Nem seria realista a expectativa de que guerras na Europa sejam resolvidas, atualmente, sempre, pelo “quarteto” EUA, Reino Unido, Alemanha e França. No caso da invasão russa a solução contemplada por tais atores habituais implicaria apenas a busca da vitória ucraniana. Tal solução, resta pouca dúvida, não levaria a paz duradoura.
Na perspectiva de que Rússia e Ucrânia existem como nações soberanas e que há que se buscar o diálogo para solução pacífica do conflito, este exercício de reflexão pretende sugerir que a questão ucraniana poderia ser considerada, em “arcabouço” de geometria mais ampla — deixada, a propósito, pela antiga União Soviética.

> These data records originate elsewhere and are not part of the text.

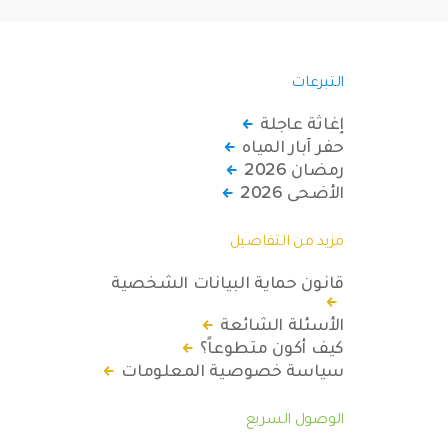
التبرعات
إغاثة عاجلة
حفر آبار المياه
رمضان 2026
الأضحى 2026
مزيد من التفاصيل
قانون حماية البيانات الشخصية
الأسئلة الشائعة
كيف أكون متطوعاً؟
سياسة خصوصية المعلومات
الوصول السريع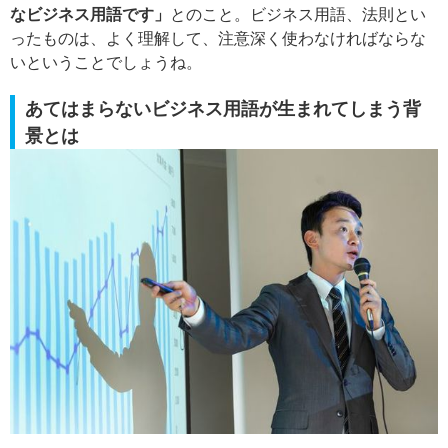
なビジネス用語です」
とのこと。ビジネス用語、法則とい
ったものは、よく理解して、注意深く使わなければならな
いということでしょうね。
あてはまらないビジネス用語が生まれてしまう背
景とは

Penso na moldura da “Comunidade de Estados Independentes” — herdeira de países que formaram a URSS — estabelecida, em Minsk, capital da Belarus, em 8 de dezembro de 1991.
A partir do início daquele ano, a dissolução da União Soviética parecia algo inevitável e, na data citada no parágrafo anterior, líderes da Rússia, Belarus e Ucrânia se reuniram na reserva natural de Belovezhskaya Pushcha, 50 km ao norte da cidade de Brest, Belarus. Assim nasceu a ideia da Comunidade dos Estados Independentes, ao mesmo tempo em que foi anunciado que a nova confederação estaria “aberta a todas as repúblicas da União Soviética”.

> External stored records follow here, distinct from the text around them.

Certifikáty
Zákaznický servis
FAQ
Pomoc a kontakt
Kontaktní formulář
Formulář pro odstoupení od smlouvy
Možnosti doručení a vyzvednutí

O então Presidente da URSS, Michail Gorbachev, descreveu a reunião como algo “ilegal e perigoso” e “um golpe constitucional”. Mas prontamente ficou claro que pouco ou nada havia por fazer. Em 21 de dezembro, os líderes de onze das quinze ex-repúblicas soviéticas se reuniram em Almaty, Cazaquistão, e assinaram o tratado. Desta maneira, a CEI foi ratificada e a União Soviética oficialmente extinta.Em 25 de dezembro, Gorbachev renunciou como presidente de um país que já não existia “de facto”.
Os três estados bálticos (Estônia, Letônia e Lituânia) não assinaram o tratado, assim como a Geórgia — os quatro argumentaram que haviam sido incorporados à União Soviética à força. Os 11 participantes iniciais foram Armênia, Azerbaijão, Belarus, Cazaquistão, Quirguistão, Moldovia, Federação Russa,Tajiquistão, Turcomenistão, Uzbequistão e Ucrânia. Em dezembro de 1993, a Geórgia finalmente aderiu à CEI e em agosto de 2008 se retirou após a invasão russa de seu território.
Mesmo independentes, os 11 antigos membros da URSS decidiram manter vínculo entre si, com o objetivo de estabelecer sistema econômico e de defesa entre antigas repúblicas da União Soviética.
Apesar da forte influência da Federação Russa, os demais países que compõem a CEI mantêm formalmente uma autonomia, garantida pela descentralização política conseguida com a independência em relação à estrutura administrativa da antiga União Soviética.
Tendo como capital a cidade de Minsk, a CEI é estruturada administrativamente por dois conselhos, sendo um composto por chefes de governo e outro, por chefes de Estado.
Apesar da estrutura de seu funcionamento formal, entre seus membros existem inúmeras disputas entre os países da comunidade, além do não cumprimento de acordos firmados. Vale destacar as constantes tensões e conflitos entre membros da CEI ou mesmo no interior dos países, em decorrência de diferenças étnicas e regionais.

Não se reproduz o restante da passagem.